The Meating Place occupies the former site of Porto’s on St Mary’s Street and they’ve done one hell of job updating the old tatty place. Retaining the dark wood beams and furniture of Porto’s they’ve transformed the restaurant through the use of a few well placed mirrors, a scattering of spotlights, a white washing of the walls and the odd black & white photo.
When I set out for an impromptu weekend lunch with Mrs G, my mind was fixed that I was going to order a burger. One glance of the Express lunch menu later and my resolve was tested. Attention grabbing options included an open sandwich of salt beef, ox tongue, piccalilli and potato salad (£4.90) along with a rather bargainous 8oz rib eye steak with hand cut chips (£7.95).
In the end I successfully stuck to my guns and ordered the burger.
The Burger – The Meating Place, Flame grilled bacon and cheese burger
1. Is it as tasty as a Big Mac? Nearly but not quite.
2. How was the patty? Served medium to well done, the perfectly proportioned patty was well seasoned and still moist. The flame grilling of the patty added a welcome flavour dimension (flame grill is certainly one of the trump cards Burger King holds over McDonalds). However, the level of charring was pushed to the very limit of acceptability.
2. How was the patty? Served medium to well done, the perfectly proportioned patty was well seasoned and still moist. The flame grilling of the patty added a welcome flavour dimension (flame grill is certainly one of the trump cards Burger King holds over McDonalds). However, the level of charring was pushed to the very limit of acceptability.

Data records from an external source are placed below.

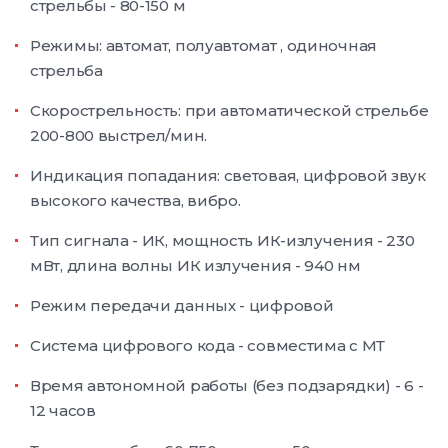
стрельбы - 80-150 м
Режимы: автомат, полуавтомат , одиночная
стрельба
Скорострельность: при автоматической стрельбе
200-800 выстрел/мин.
Индикация попадания: световая, цифровой звук
высокого качества, вибро.
Тип сигнала - ИК, мощность ИК-излучения - 230
мВт, длина волны ИК излучения - 940 нм
Режим передачи данных - цифровой
Система цифрового кода - совместима с МТ
Время автономной работы (без подзарядки) - 6 -
12 часов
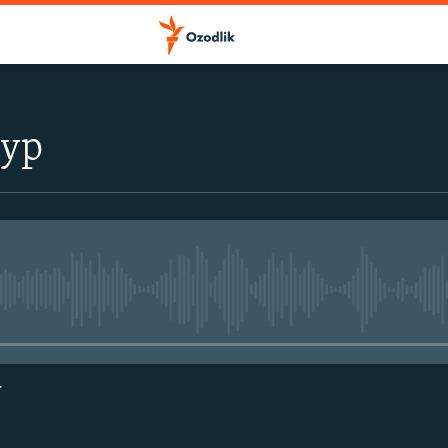
тур
Айни дамда медиа-манба мавжу
г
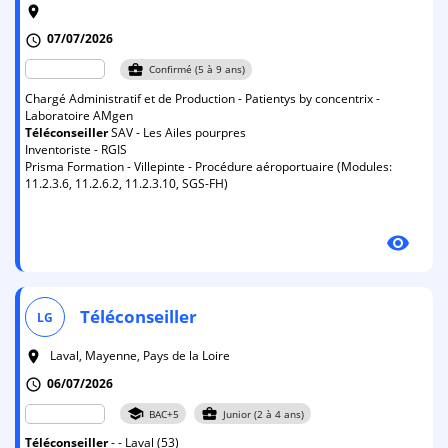
room
07/07/2026
schedule
business_center
Confirmé (5 à 9 ans)
Chargé Administratif et de Production - Patientys by concentrix -
Laboratoire AMgen
Téléconseiller
SAV - Les Ailes pourpres
Inventoriste - RGIS
Prisma Formation - Villepinte - Procédure aéroportuaire (Modules:
11.2.3.6, 11.2.6.2, 11.2.3.10, SGS-FH)
visibility
Téléconseiller
LG
Laval, Mayenne, Pays de la Loire
room
06/07/2026
schedule
school
business_center
BAC+5
Junior (2 à 4 ans)
Téléconseiller
- - Laval (53)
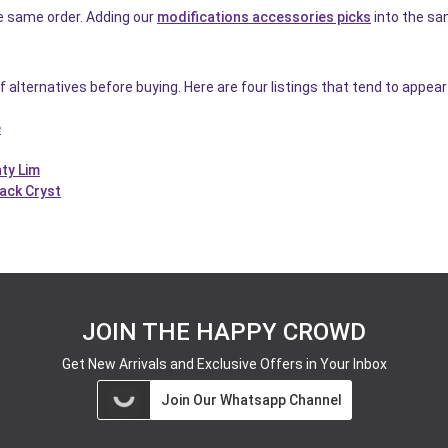
he same order. Adding our
modifications accessories picks
into the sa
f alternatives before buying. Here are four listings that tend to appea
e
ty Lim
ack Cryst
JOIN THE HAPPY CROWD
Get New Arrivals and Exclusive Offers in Your Inbox
Join Our Whatsapp Channel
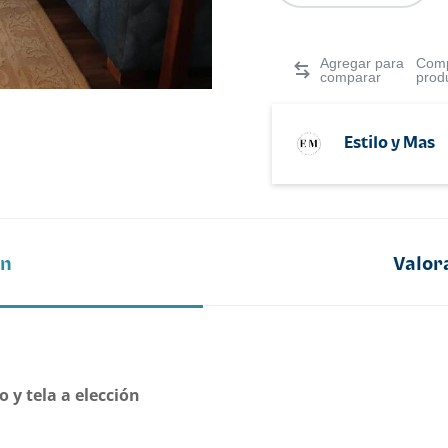
Comp
prod
Estilo y Mas
ón
Valor
o y tela a elección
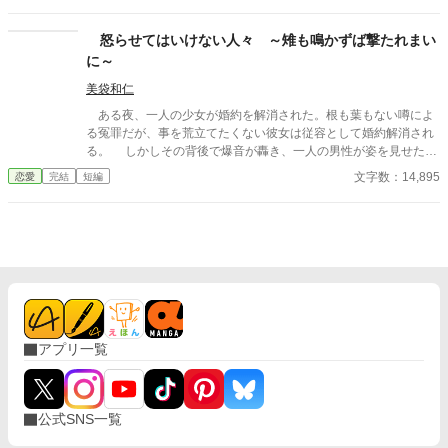
て適当な時期に結婚したいと思っていた。 それなのに代々武官の
家柄で有名なリッキー家と結婚だなんて。 のんびりに見えて豪胆
怒らせてはいけない人々 ～雉も鳴かずば撃たれまい
な令嬢と 体力系にしか自信がないワンコ令息 24.4.87 本編完結 以
に～
降不定期で番外編予定
美袋和仁
ある夜、一人の少女が婚約を解消された。根も葉もない噂によ
る冤罪だが、事を荒立てたくない彼女は従容として婚約解消され
る。 しかしその背後で爆音が轟き、一人の男性が姿を見せた。
彼は少女の父親。 怒らせてはならない人々に繋がる少女の婚約
文字数：14,895
恋愛
完結
短編
解消が、思わぬ展開を導きだす。 なんとなくの一気書き。御笑
覧下さると幸いです。
アプリ一覧
公式SNS一覧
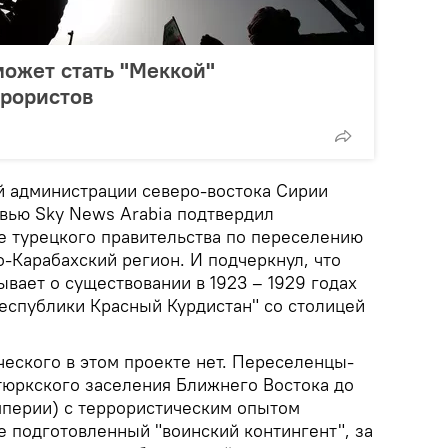
ожет стать "Меккой"
рористов
 администрации северо-востока Сирии
вью Sky News Arabia подтвердил
 турецкого правительства по переселению
-Карабахский регион. И подчеркнул, что
ывает о существовании в 1923 – 1929 годах
Республики Красный Курдистан" со столицей
ческого в этом проекте нет. Переселенцы-
тюркского заселения Ближнего Востока до
перии) с террористическим опытом
е подготовленный "воинский контингент", за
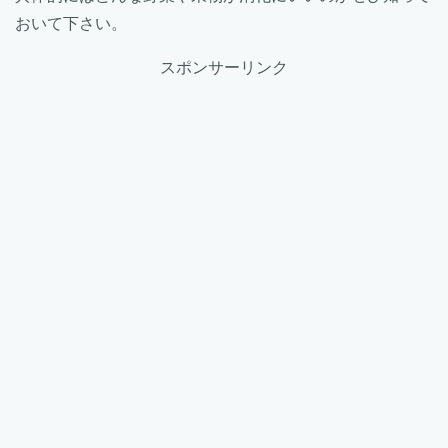
おいて下さい。
スポンサーリンク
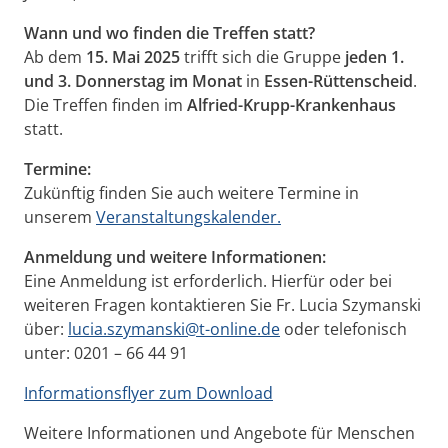
Wann und wo finden die Treffen statt?
Ab dem
15. Mai 2025
trifft sich die Gruppe
jeden 1.
und 3. Donnerstag im Monat
in
Essen-Rüttenscheid
.
Die Treffen finden im
Alfried-Krupp-Krankenhaus
statt.
Termine:
Zukünftig finden Sie auch weitere Termine in
unserem
Veranstaltungskalender.
Anmeldung und weitere Informationen:
Eine Anmeldung ist erforderlich. Hierfür oder bei
weiteren Fragen kontaktieren Sie Fr. Lucia Szymanski
über:
lucia.szymanski@t-online.de
oder telefonisch
unter: 0201 – 66 44 91
Informationsflyer zum Download
Weitere Informationen und Angebote für Menschen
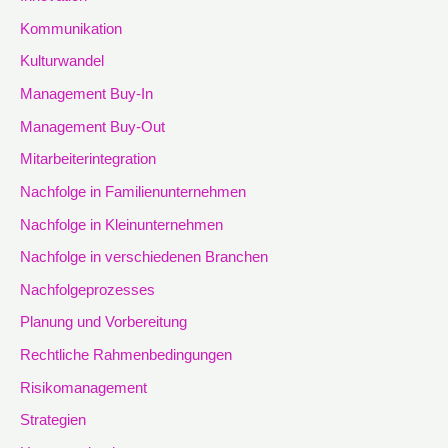
Kommunikation
Kulturwandel
Management Buy-In
Management Buy-Out
Mitarbeiterintegration
Nachfolge in Familienunternehmen
Nachfolge in Kleinunternehmen
Nachfolge in verschiedenen Branchen
Nachfolgeprozesses
Planung und Vorbereitung
Rechtliche Rahmenbedingungen
Risikomanagement
Strategien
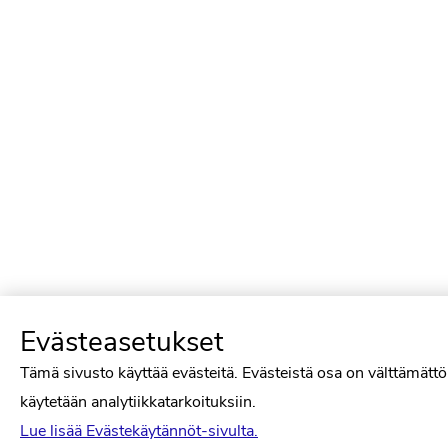
Evästeasetukset
Tämä sivusto käyttää evästeitä. Evästeistä osa on välttämättö
käytetään analytiikkatarkoituksiin.
Lue lisää Evästekäytännöt-sivulta.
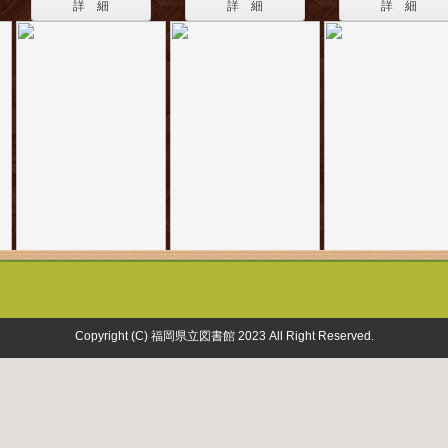
詳 細
詳 細
詳 細
Copyright (C) 福岡県立図書館 2023 All Right Reserved.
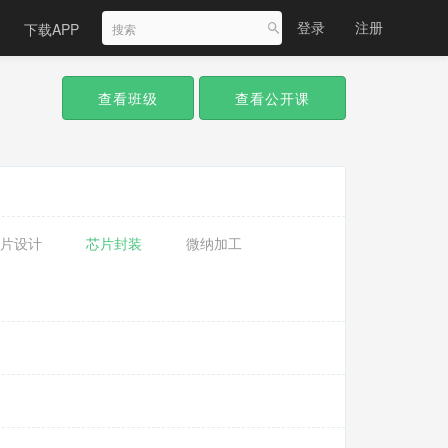
登录
注册
下载APP
查看班级
查看公开课
片设计
芯片封装
微纳加工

3. How was the bun? Lightly toasted this beautifully glazed bun looked the part. The very good white roll cosseted the burger perfectly.

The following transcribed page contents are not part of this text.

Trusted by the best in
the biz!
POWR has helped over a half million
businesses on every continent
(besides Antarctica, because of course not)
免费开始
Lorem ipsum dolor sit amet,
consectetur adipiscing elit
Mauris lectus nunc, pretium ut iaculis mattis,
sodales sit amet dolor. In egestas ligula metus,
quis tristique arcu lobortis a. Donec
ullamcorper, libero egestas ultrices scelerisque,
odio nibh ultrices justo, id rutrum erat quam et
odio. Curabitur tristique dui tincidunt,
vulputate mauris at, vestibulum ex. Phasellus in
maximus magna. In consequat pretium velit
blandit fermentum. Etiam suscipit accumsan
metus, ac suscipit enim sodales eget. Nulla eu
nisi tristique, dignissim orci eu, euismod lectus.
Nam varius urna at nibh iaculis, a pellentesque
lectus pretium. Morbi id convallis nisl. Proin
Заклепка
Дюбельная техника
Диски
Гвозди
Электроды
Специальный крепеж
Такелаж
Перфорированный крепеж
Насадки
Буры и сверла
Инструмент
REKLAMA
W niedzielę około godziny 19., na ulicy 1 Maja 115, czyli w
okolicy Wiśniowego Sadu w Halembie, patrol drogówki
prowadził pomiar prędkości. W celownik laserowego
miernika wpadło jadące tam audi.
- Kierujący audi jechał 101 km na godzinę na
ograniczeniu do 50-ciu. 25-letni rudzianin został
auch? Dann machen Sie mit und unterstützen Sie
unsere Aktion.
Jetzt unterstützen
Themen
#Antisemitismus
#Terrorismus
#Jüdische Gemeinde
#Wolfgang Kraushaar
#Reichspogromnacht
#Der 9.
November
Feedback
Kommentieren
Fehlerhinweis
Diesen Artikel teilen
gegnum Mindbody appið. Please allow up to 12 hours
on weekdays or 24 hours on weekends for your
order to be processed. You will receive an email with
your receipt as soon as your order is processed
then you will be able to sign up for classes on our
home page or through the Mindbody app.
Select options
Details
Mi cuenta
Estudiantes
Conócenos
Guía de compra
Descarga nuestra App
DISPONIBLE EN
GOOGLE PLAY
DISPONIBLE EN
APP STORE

4. How was the other stuff in the bun? A generous number of rashers of thick well flavoured bacon, oozing cheddar and a couple of slices of tomato. Conspicuous by its absence was a good smear of ketchup and mayonnaise. I’m of the opinion that if you expect the customer to sauce their own burger then condiments should be brought to the table or offered without prompting.
5. How were the fries? Excellent. Crisp and fluffy. Proper chips.
6. What was the price? £7.50 Very good for the quality of burger especially with the cheese, bacon and chips included in the price
7. How were the sides?
Onion rings (£2.50) were excellent; crisp, sweet and salty. The extra drop of grease made them a close second best to Mimosa’s.
8. What about the other food?
Mrs G ordered some very good Artisan bread (£2.00) and marinated olives (£2.50).
Her main of Perl Las, pear and endive salad (£4.90) was also enjoyed. The mildly bitter endive leaves were well dressed and balanced perfectly by the sweetness of the shredded pear and salty creaminess of the Perl Las.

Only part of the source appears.